26. Par ailleurs, à supposer même que le recours de la Commission ait pour objet de faire constater une violation de l'article 28 CE, ni les conclusions de la requête ni le texte même de cette dernière n'indiquent avec clarté et précision quelle serait la mesure qui, en l'espèce, constitue une restriction quantitative à l'importation ou une mesure d'effet équivalent au sens dudit article.
27. En effet, la Commission se borne à mettre en cause l'attitude du pouvoir adjudicateur "dans le cadre d'un contrat concernant des équipements de restauration collective".
28. En outre, la Commission n'a, à aucun moment de la procédure, été en mesure de présenter un exposé cohérent et précis des éléments de fait sur lesquels se fondent les griefs qu'elle invoque à l'appui de son recours.
29. Ainsi, dans sa requête, elle ne fournit aucune indication précise au sujet de l'appel d'offres initial, mais se borne uniquement à relever qu'il "n'a pas abouti en ce qui concerne l'acquisition d'équipements de restauration collective".

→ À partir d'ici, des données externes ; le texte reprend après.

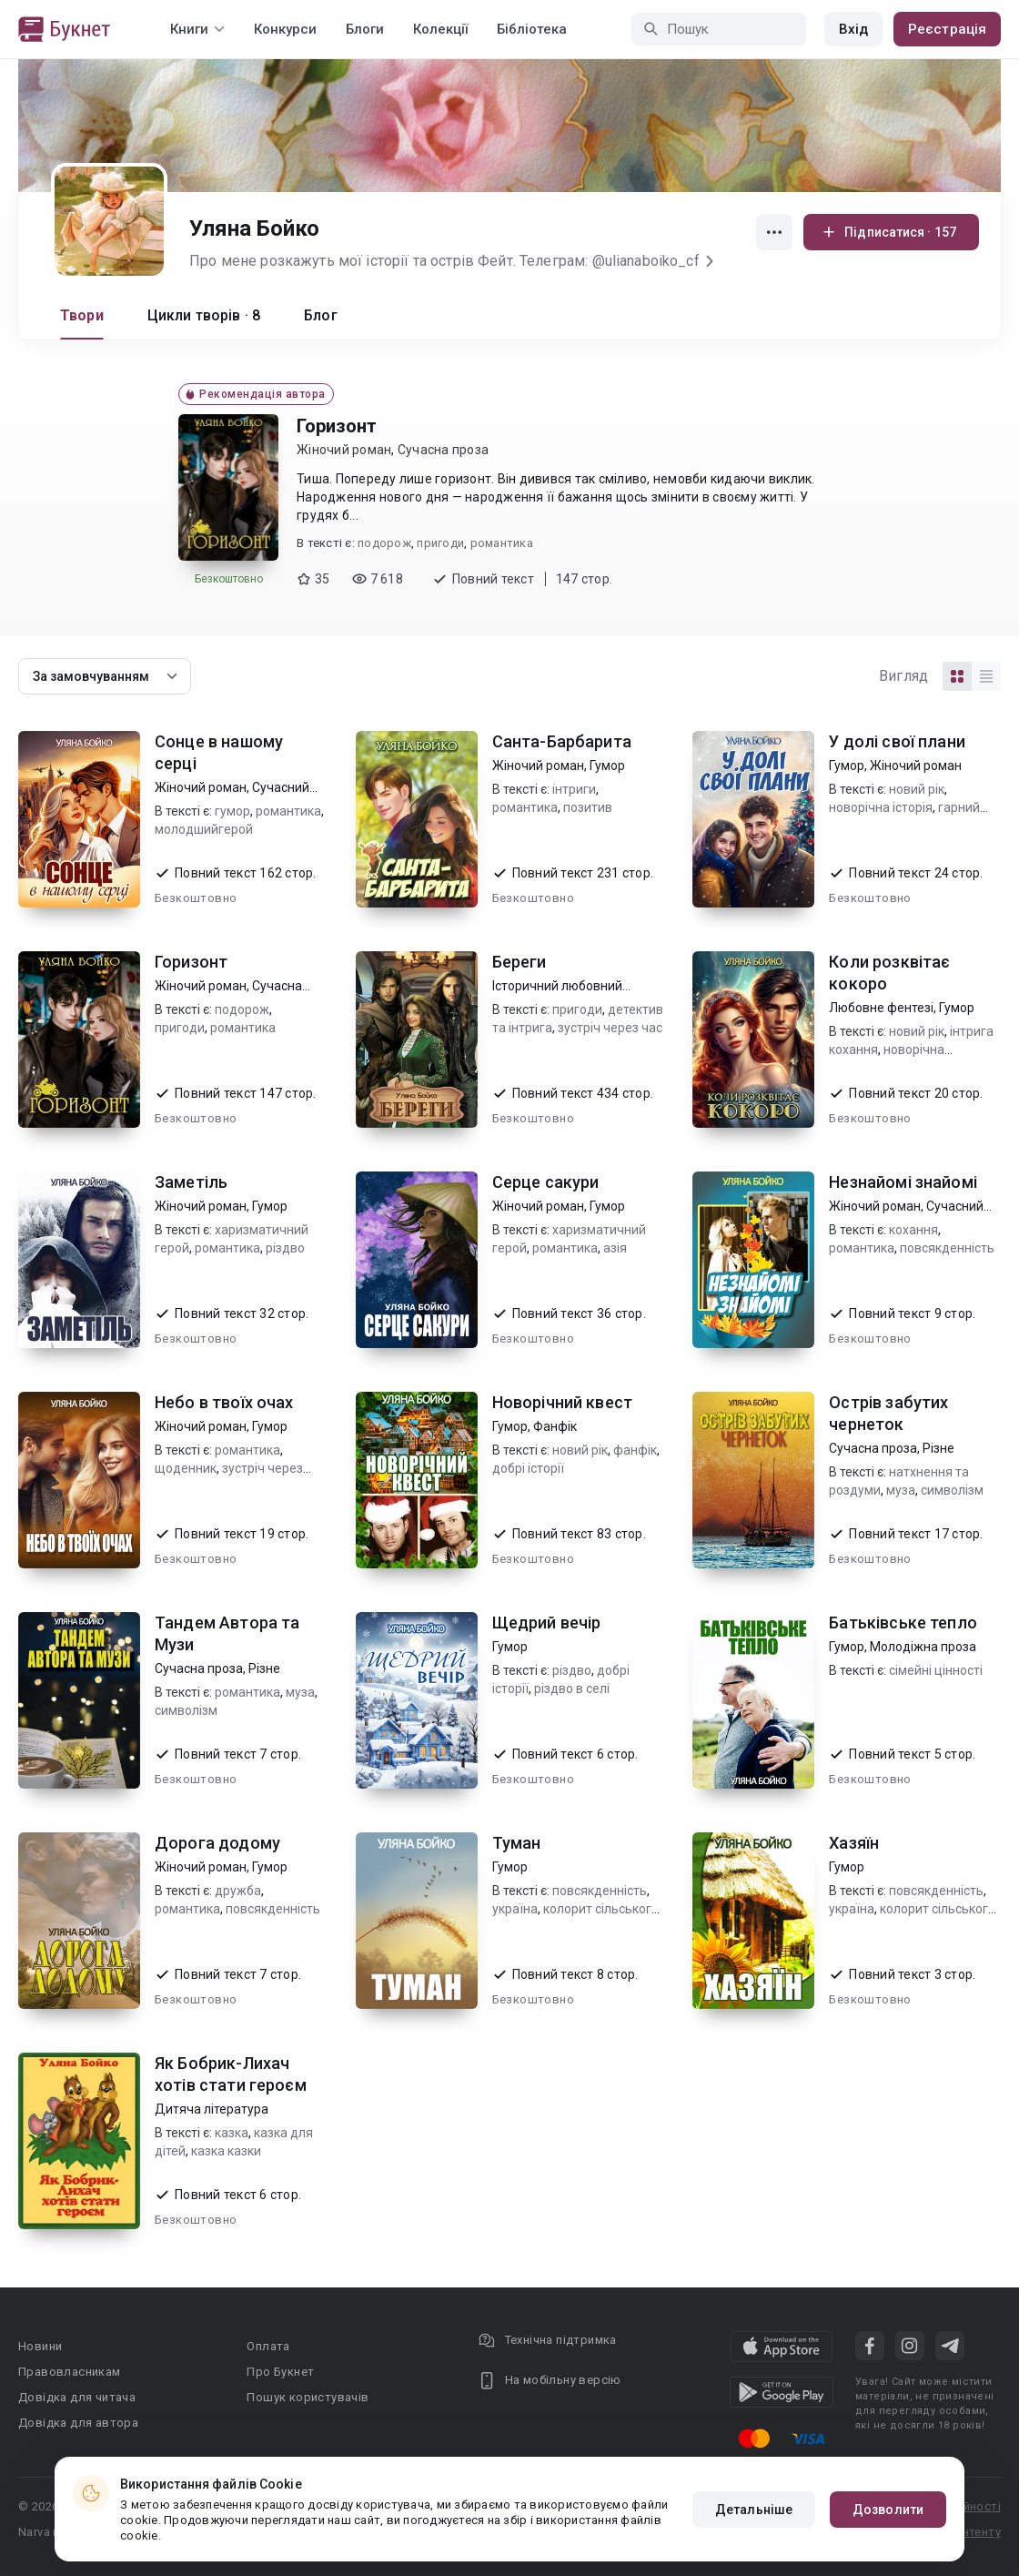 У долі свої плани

30. À cet égard, ni le texte de la requête ni les réponses de la Commission aux questions posées par la Cour lors de l'audience ne permettent d'établir avec certitude si une offre relative à la fourniture et à l'installation d'équipements de restauration collective a été soumise au pouvoir adjudicateur dans le cadre dudit appel d'offres.
31. De même, dans sa réplique, la Commission affirme, sans cependant le démontrer, que, d'une part, l'une au moins des entreprises ayant présenté une telle offre ne faisait pas partie des quatre entreprises contactées par le pouvoir adjudicateur en 2000 et que, d'autre part, le lot relatif à la fourniture et à l'installation d'équipements de restauration collective faisant partie du marché annoncé dans le cadre de l'appel d'offres initial n'avait pas le même objet que le marché ayant donné lieu aux contacts pris au cours de la même année.
32. Dans ces conditions, la Cour ne dispose pas des éléments suffisants pour lui permettre d'appréhender exactement la portée de la violation du droit communautaire reprochée à la République de Finlande et de vérifier ainsi l'existence du manquement allégué par la Commission (voir, en ce sens, arrêt Commission/Royaume-Uni, précité, point 18).
33. Par conséquent, le recours doit être rejeté comme irrecevable.
Sur les dépens
34. En vertu de l'article 69, paragraphe 2, du règlement de procédure, toute partie qui succombe est condamnée aux dépens, s'il est conclu en ce sens. La République de Finlande ayant conclu à la condamnation de la Commission et le recours de cette dernière étant irrecevable, il y a lieu de la condamner aux dépens.
Par ces motifs,
LA COUR (deuxième chambre),
Déclare et arrête :
1) Le recours est rejeté comme irrecevable.
2) La Commission des Communautés européennes est condamnée aux dépens.